◆ DIRECTIONS FOR THIS TASK: Reproduce all records exactly.

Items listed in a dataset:
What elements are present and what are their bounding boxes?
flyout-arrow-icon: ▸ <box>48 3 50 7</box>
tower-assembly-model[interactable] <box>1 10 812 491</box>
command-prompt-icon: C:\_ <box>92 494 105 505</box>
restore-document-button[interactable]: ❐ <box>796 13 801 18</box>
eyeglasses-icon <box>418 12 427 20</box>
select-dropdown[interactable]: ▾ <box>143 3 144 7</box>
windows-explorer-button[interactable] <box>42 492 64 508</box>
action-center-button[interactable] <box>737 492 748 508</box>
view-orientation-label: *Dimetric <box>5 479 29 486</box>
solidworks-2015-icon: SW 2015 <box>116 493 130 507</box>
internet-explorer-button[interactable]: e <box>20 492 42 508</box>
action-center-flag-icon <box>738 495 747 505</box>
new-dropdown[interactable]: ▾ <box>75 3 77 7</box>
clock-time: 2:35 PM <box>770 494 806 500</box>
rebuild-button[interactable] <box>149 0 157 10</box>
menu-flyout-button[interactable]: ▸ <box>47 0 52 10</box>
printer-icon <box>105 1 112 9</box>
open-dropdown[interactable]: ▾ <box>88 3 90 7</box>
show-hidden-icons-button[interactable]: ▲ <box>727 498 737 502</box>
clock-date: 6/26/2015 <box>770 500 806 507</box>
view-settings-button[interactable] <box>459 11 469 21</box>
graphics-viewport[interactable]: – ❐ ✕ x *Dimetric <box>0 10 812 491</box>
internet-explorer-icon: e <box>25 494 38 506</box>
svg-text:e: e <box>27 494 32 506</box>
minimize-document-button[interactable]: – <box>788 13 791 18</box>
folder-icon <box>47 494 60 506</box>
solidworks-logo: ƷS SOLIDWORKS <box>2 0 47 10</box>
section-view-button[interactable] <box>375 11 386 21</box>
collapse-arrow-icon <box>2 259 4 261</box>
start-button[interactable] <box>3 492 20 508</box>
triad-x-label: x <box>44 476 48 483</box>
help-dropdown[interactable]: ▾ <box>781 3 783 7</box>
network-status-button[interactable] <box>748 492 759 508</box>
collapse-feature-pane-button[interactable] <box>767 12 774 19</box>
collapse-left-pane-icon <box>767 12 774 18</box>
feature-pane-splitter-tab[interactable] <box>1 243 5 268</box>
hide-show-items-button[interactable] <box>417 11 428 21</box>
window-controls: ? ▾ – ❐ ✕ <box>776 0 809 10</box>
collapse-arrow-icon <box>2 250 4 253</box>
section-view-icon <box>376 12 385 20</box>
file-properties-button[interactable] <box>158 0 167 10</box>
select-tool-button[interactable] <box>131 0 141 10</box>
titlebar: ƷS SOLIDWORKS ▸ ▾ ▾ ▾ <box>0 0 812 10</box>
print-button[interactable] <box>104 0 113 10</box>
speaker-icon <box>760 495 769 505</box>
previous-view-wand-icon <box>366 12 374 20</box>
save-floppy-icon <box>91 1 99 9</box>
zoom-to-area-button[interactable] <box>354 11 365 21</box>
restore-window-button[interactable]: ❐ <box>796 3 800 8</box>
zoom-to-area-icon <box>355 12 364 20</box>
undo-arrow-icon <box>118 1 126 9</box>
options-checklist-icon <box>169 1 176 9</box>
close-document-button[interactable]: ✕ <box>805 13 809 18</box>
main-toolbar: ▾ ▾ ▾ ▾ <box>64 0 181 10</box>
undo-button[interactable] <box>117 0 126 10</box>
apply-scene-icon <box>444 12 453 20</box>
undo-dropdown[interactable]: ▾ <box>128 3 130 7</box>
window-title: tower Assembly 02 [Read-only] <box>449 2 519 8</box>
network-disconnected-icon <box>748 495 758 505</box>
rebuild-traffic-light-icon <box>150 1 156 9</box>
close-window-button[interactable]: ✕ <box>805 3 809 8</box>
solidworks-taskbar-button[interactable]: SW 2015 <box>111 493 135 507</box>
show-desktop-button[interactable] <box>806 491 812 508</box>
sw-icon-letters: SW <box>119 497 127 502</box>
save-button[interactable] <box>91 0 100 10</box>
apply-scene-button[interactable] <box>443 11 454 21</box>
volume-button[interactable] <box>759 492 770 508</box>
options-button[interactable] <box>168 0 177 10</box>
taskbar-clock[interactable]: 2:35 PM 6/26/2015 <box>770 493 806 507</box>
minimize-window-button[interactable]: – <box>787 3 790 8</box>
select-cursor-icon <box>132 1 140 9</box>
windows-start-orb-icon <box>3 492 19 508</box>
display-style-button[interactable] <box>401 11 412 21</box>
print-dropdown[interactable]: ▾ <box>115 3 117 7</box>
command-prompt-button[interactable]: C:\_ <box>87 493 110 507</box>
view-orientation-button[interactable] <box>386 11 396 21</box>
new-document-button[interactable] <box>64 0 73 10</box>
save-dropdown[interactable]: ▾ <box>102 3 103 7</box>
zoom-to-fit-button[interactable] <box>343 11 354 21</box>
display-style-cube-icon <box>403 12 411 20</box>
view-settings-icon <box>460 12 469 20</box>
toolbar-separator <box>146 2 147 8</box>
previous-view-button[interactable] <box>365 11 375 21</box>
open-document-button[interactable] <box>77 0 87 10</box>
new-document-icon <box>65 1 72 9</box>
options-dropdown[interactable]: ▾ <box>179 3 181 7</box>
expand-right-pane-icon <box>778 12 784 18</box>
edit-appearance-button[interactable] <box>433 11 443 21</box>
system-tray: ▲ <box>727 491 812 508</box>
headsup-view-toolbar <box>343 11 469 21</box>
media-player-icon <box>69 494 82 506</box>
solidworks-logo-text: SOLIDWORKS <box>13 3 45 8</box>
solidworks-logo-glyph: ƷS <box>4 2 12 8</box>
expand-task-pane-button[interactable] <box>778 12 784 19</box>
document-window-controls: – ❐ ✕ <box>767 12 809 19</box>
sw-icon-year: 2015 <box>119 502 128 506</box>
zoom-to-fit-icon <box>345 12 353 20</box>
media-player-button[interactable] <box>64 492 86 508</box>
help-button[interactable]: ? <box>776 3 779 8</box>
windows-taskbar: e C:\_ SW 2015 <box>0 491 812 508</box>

◆ WRITTEN RESPONSE:
What elements are present and what are their bounding boxes?
flyout-arrow-icon: ▸ <box>48 3 50 7</box>
tower-assembly-model[interactable] <box>1 10 812 491</box>
command-prompt-icon: C:\_ <box>92 494 105 505</box>
restore-document-button[interactable]: ❐ <box>796 13 801 18</box>
eyeglasses-icon <box>418 12 427 20</box>
select-dropdown[interactable]: ▾ <box>143 3 144 7</box>
windows-explorer-button[interactable] <box>42 492 64 508</box>
action-center-button[interactable] <box>737 492 748 508</box>
view-orientation-label: *Dimetric <box>5 479 29 486</box>
solidworks-2015-icon: SW 2015 <box>116 493 130 507</box>
internet-explorer-button[interactable]: e <box>20 492 42 508</box>
action-center-flag-icon <box>738 495 747 505</box>
new-dropdown[interactable]: ▾ <box>75 3 77 7</box>
clock-time: 2:35 PM <box>770 494 806 500</box>
rebuild-button[interactable] <box>149 0 157 10</box>
menu-flyout-button[interactable]: ▸ <box>47 0 52 10</box>
printer-icon <box>105 1 112 9</box>
open-dropdown[interactable]: ▾ <box>88 3 90 7</box>
show-hidden-icons-button[interactable]: ▲ <box>727 498 737 502</box>
clock-date: 6/26/2015 <box>770 500 806 507</box>
view-settings-button[interactable] <box>459 11 469 21</box>
graphics-viewport[interactable]: – ❐ ✕ x *Dimetric <box>0 10 812 491</box>
internet-explorer-icon: e <box>25 494 38 506</box>
svg-text:e: e <box>27 494 32 506</box>
minimize-document-button[interactable]: – <box>788 13 791 18</box>
folder-icon <box>47 494 60 506</box>
solidworks-logo: ƷS SOLIDWORKS <box>2 0 47 10</box>
section-view-button[interactable] <box>375 11 386 21</box>
collapse-arrow-icon <box>2 259 4 261</box>
start-button[interactable] <box>3 492 20 508</box>
triad-x-label: x <box>44 476 48 483</box>
help-dropdown[interactable]: ▾ <box>781 3 783 7</box>
network-status-button[interactable] <box>748 492 759 508</box>
collapse-feature-pane-button[interactable] <box>767 12 774 19</box>
collapse-left-pane-icon <box>767 12 774 18</box>
feature-pane-splitter-tab[interactable] <box>1 243 5 268</box>
hide-show-items-button[interactable] <box>417 11 428 21</box>
window-controls: ? ▾ – ❐ ✕ <box>776 0 809 10</box>
collapse-arrow-icon <box>2 250 4 253</box>
section-view-icon <box>376 12 385 20</box>
file-properties-button[interactable] <box>158 0 167 10</box>
select-tool-button[interactable] <box>131 0 141 10</box>
titlebar: ƷS SOLIDWORKS ▸ ▾ ▾ ▾ <box>0 0 812 10</box>
print-button[interactable] <box>104 0 113 10</box>
speaker-icon <box>760 495 769 505</box>
previous-view-wand-icon <box>366 12 374 20</box>
save-floppy-icon <box>91 1 99 9</box>
zoom-to-area-button[interactable] <box>354 11 365 21</box>
restore-window-button[interactable]: ❐ <box>796 3 800 8</box>
zoom-to-area-icon <box>355 12 364 20</box>
undo-arrow-icon <box>118 1 126 9</box>
options-checklist-icon <box>169 1 176 9</box>
close-document-button[interactable]: ✕ <box>805 13 809 18</box>
main-toolbar: ▾ ▾ ▾ ▾ <box>64 0 181 10</box>
undo-button[interactable] <box>117 0 126 10</box>
apply-scene-icon <box>444 12 453 20</box>
undo-dropdown[interactable]: ▾ <box>128 3 130 7</box>
window-title: tower Assembly 02 [Read-only] <box>449 2 519 8</box>
network-disconnected-icon <box>748 495 758 505</box>
rebuild-traffic-light-icon <box>150 1 156 9</box>
close-window-button[interactable]: ✕ <box>805 3 809 8</box>
solidworks-taskbar-button[interactable]: SW 2015 <box>111 493 135 507</box>
show-desktop-button[interactable] <box>806 491 812 508</box>
sw-icon-letters: SW <box>119 497 127 502</box>
save-button[interactable] <box>91 0 100 10</box>
apply-scene-button[interactable] <box>443 11 454 21</box>
volume-button[interactable] <box>759 492 770 508</box>
options-button[interactable] <box>168 0 177 10</box>
taskbar-clock[interactable]: 2:35 PM 6/26/2015 <box>770 493 806 507</box>
minimize-window-button[interactable]: – <box>787 3 790 8</box>
select-cursor-icon <box>132 1 140 9</box>
windows-start-orb-icon <box>3 492 19 508</box>
display-style-button[interactable] <box>401 11 412 21</box>
print-dropdown[interactable]: ▾ <box>115 3 117 7</box>
command-prompt-button[interactable]: C:\_ <box>87 493 110 507</box>
view-orientation-button[interactable] <box>386 11 396 21</box>
new-document-button[interactable] <box>64 0 73 10</box>
save-dropdown[interactable]: ▾ <box>102 3 103 7</box>
zoom-to-fit-button[interactable] <box>343 11 354 21</box>
display-style-cube-icon <box>403 12 411 20</box>
view-settings-icon <box>460 12 469 20</box>
toolbar-separator <box>146 2 147 8</box>
previous-view-button[interactable] <box>365 11 375 21</box>
open-document-button[interactable] <box>77 0 87 10</box>
new-document-icon <box>65 1 72 9</box>
options-dropdown[interactable]: ▾ <box>179 3 181 7</box>
expand-right-pane-icon <box>778 12 784 18</box>
edit-appearance-button[interactable] <box>433 11 443 21</box>
system-tray: ▲ <box>727 491 812 508</box>
headsup-view-toolbar <box>343 11 469 21</box>
media-player-icon <box>69 494 82 506</box>
solidworks-logo-text: SOLIDWORKS <box>13 3 45 8</box>
solidworks-logo-glyph: ƷS <box>4 2 12 8</box>
expand-task-pane-button[interactable] <box>778 12 784 19</box>
document-window-controls: – ❐ ✕ <box>767 12 809 19</box>
sw-icon-year: 2015 <box>119 502 128 506</box>
zoom-to-fit-icon <box>345 12 353 20</box>
media-player-button[interactable] <box>64 492 86 508</box>
help-button[interactable]: ? <box>776 3 779 8</box>
windows-taskbar: e C:\_ SW 2015 <box>0 491 812 508</box>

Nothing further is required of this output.